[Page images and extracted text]
= Beginning of Section =

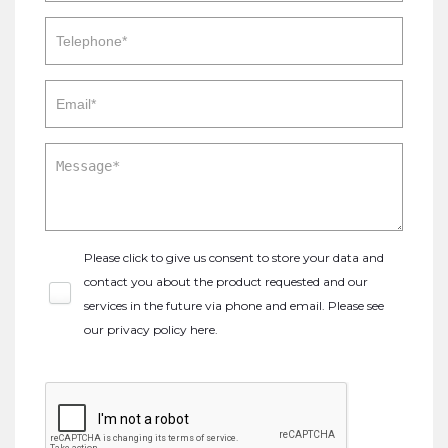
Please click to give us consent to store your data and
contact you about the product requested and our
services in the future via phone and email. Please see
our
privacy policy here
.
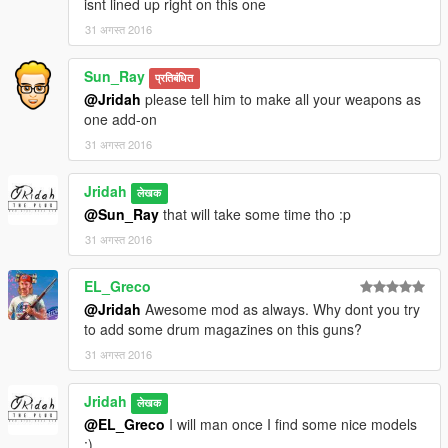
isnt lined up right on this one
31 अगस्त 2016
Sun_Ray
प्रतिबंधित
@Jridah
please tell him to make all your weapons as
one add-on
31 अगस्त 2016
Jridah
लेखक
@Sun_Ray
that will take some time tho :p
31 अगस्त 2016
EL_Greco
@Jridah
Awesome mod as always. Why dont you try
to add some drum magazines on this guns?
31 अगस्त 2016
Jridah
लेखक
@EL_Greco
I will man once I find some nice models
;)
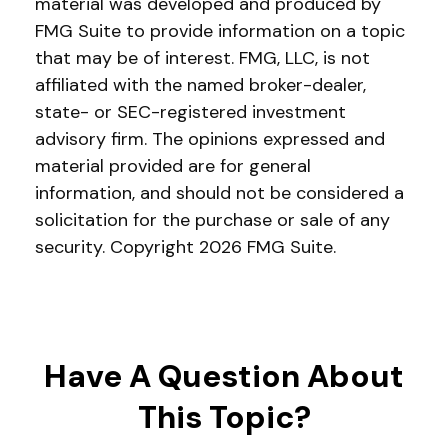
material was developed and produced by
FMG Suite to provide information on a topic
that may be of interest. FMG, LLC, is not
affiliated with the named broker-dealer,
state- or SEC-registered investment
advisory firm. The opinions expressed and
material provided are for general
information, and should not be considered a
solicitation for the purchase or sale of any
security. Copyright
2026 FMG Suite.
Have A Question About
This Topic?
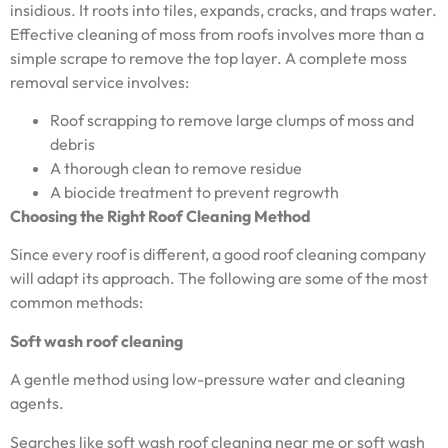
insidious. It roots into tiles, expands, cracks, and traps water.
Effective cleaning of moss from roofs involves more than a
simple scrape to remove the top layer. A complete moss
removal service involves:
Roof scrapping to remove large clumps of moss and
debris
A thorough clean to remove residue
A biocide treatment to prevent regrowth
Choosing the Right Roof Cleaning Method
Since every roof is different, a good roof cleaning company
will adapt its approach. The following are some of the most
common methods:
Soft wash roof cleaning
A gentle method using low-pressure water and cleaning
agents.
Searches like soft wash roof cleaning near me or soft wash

= End of Section =

**Work request:**
Work through the entries above line by line, counting each one that includes the word "wash", and give the final number only.

**Answer section:**
2